Final Oral Examination for Doctor of Philosophy (Computer Science)
Akash Kumar
Monday, October 13, 2025
2:00PM – 3:00PM
[Bifold]
Dissertation
Deep learning has significantly advanced visual understanding tasks like object detection, tracking, and spatio-temporal grounding, benefiting fields such as autonomous vehicles, surveillance systems, and robotics. While large-scale labeled datasets have been crucial to this success, the process of spatiotemporally labeling video requires immense human effort, creating a major bottleneck for scaling this technology. Furthermore, progress has largely been confined to closed-world settings, hindering the ability of models to handle freeform queries and new concepts in unconstrained, real-world environments.
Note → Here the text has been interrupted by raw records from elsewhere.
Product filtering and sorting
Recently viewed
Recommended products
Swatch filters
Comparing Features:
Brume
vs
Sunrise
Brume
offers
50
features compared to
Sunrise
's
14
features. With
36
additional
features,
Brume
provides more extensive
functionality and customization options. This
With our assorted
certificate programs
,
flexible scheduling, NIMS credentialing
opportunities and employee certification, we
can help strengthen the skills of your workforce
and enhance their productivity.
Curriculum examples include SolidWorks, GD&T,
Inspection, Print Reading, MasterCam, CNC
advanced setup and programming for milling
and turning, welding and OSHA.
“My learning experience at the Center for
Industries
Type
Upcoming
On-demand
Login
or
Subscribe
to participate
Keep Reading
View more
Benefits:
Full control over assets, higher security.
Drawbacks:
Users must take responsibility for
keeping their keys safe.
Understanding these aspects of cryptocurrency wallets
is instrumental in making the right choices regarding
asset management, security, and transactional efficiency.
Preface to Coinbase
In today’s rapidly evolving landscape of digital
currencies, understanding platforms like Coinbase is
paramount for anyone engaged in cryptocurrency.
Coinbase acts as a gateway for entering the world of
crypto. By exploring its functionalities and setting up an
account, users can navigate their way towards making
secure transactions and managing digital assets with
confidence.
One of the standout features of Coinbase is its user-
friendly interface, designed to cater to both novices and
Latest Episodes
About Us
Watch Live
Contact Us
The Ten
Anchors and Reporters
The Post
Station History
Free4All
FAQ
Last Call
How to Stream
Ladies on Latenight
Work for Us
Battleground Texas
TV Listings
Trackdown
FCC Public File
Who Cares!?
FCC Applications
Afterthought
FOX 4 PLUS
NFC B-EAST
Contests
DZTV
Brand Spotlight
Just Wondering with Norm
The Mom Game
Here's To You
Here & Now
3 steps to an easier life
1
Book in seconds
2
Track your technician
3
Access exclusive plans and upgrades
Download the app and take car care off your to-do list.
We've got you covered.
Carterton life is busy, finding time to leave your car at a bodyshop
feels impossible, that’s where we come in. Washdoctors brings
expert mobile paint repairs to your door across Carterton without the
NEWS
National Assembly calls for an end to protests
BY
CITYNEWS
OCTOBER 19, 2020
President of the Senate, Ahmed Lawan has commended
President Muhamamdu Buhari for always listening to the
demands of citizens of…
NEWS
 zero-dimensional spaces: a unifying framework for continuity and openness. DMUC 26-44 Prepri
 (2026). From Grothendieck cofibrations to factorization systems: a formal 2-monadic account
This dissertation addresses these fundamental challenges through several key contributions. First, to reduce annotation dependency, we introduce semi-supervised learning frameworks for dense tasks like video action detection. By incorporating spatio-temporal coherence constraints and student-teacher refinement, our methods achieve performance competitive with fully supervised models while using only a fraction of the labeled data. Second, to bridge the gap to open-world understanding, we propose novel methods for weakly-supervised learning. We introduce foundation models that ground natural language queries by employing contextual and progressive learning paradigms. These models learn to interpret compositional actions and navigate complex scenes without bounding box annotations, significantly enhancing their ability to generalize to unconstrained, real-world scenarios.